Conflicto diplomático por asimetrías que no se quiso resolver
«Yo no quiero destruir ninguna flota», bramó Omar Suárez, a minutos de abordar un avión con rumbo a Shanghai, China, en su flamante rol de director de Maruba, para visitar el astillero que entregaría 10 barcos para la naviera argentina.
«Estoy siendo solidario con los trabajadores paraguayos, a los que no se les respetan las condiciones mínimas y decentes de trabajo. ¡Basta de esclavización en la hidrovía!», agregó.
Así respondió a las denuncias del virtual bloqueo económico que sufre Paraguay tras la negativa de remolque a las embarcaciones de ese país que transborden cargas de exportación (soja, carne) o importación (combustible) en puertos argentinos, según denunció el presidente del Centro de Armadores Fluviales y Marítimos del Paraguay (Cafym), Guillermo Ehreke.
Suárez apoya «solidariamente» la creación del Somupa, el gremio homólogo de Paraguay al SOMU que dirige. El diario ABC, de Paraguay, denunció que Suárez está detrás del Somupa «presidido, curiosamente, por un argentino de nombre Daniel Omar Alegre». Ehreke, en diálogo con La Nacion, dijo: «Las medidas de fuerza empezaron antes de que el gremio tuviera personería jurídica. Hay 44 gremios de embarcados en Paraguay».

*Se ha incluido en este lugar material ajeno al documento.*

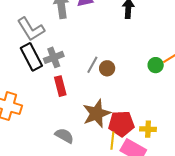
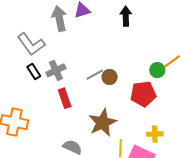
black rectangle: (31, 57) -> (34, 72), size x0.6
gray line: (92, 65) -> (95, 75), turned 36
red pentagon: (121, 124) -> (143, 94), moved

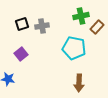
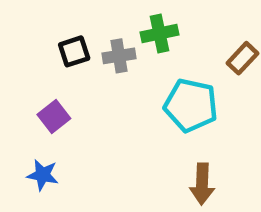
green cross: (81, 16) -> (159, 33), moved
purple square: (21, 54) -> (54, 117), moved

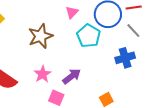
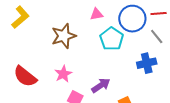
pink triangle: (72, 12) -> (97, 14), turned 32
purple arrow: (72, 76) -> (101, 85), moved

Ehreke niega que el embarcado paraguayo gane poco, dato confirmado por armadores argentinos que tienen remolcadores y barcazas inscriptas en el registro paraguayo. «El capitán paraguayo gana mucho más que el argentino», señaló un empresario.
Entonces, el embarcado paraguayo no enfrenta las mismas cargas fiscales y previsionales que el argentino, y la bandera paraguaya (dueña del 80% de las embarcaciones que navegan la hidrovía, frente al 5% que ondea el pabellón argentino) tiene innumerables beneficios respecto de la nacional. Esta situación fue ampliamente condenada por sindicatos, armadores argentinos y la propia industria naval.
Suárez optó por tomar cartas en el asunto, y se ampara en los principios de la ITF, federación internacional de los trabajadores del transporte.
La Argentina está ante un nuevo conflicto diplomático por asimetrías cuya solución está a su alcance, pero que todavía no se decidió a resolver.